[Work required]:
Somewhere in the records below is a line containing "Infomobil on Tour". Copy that line and everything after it through the end, unchanged.

[The data]:
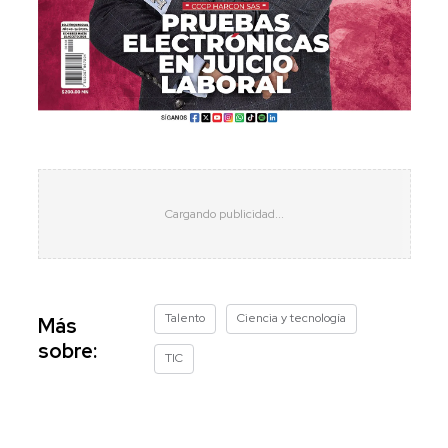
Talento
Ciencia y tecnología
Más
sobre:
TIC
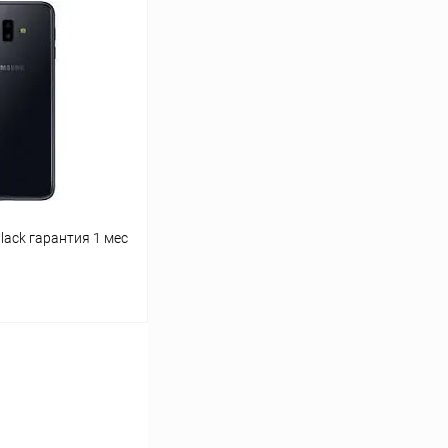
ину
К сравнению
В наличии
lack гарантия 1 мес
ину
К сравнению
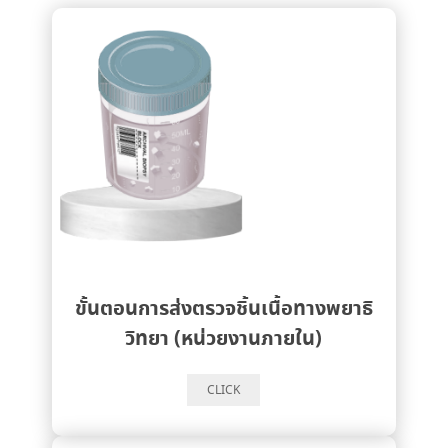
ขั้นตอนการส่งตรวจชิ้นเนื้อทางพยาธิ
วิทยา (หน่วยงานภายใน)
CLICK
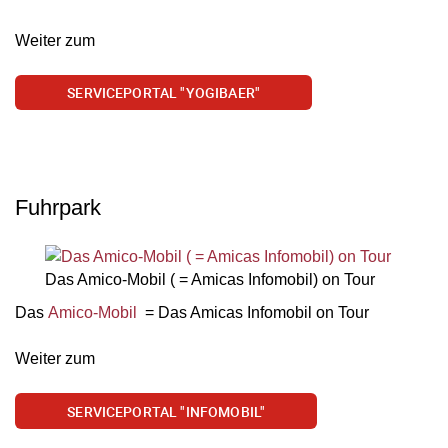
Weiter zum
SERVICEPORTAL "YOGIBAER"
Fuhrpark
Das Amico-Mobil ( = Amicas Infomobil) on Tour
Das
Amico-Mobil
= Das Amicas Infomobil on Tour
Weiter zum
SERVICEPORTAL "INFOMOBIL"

[Task answer]:
= Das Amicas Infomobil on Tour
Weiter zum
SERVICEPORTAL "INFOMOBIL"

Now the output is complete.